The data —
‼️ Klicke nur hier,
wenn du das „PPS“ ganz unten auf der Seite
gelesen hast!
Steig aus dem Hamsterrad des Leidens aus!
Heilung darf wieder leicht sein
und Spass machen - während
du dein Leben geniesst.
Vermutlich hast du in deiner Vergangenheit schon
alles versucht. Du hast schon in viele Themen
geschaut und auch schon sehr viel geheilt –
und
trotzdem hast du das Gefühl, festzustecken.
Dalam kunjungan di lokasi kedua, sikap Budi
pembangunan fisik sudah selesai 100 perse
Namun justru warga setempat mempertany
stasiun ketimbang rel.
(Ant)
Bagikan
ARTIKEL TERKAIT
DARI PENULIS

* * *

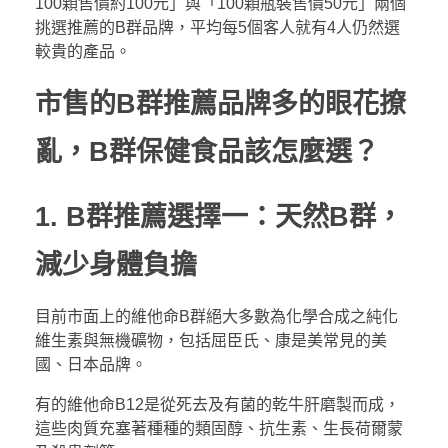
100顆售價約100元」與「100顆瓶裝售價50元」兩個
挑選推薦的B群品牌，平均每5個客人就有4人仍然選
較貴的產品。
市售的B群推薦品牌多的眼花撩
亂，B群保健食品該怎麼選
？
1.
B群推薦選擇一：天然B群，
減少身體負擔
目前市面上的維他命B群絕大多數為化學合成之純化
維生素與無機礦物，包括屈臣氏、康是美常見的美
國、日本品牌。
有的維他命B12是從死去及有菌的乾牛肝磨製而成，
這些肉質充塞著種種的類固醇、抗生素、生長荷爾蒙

Exercise instructions —
For each line above that carries the word "schon", copy it out.

Output below —
Vermutlich hast du in deiner Vergangenheit schon
alles versucht. Du hast schon in viele Themen
geschaut und auch schon sehr viel geheilt –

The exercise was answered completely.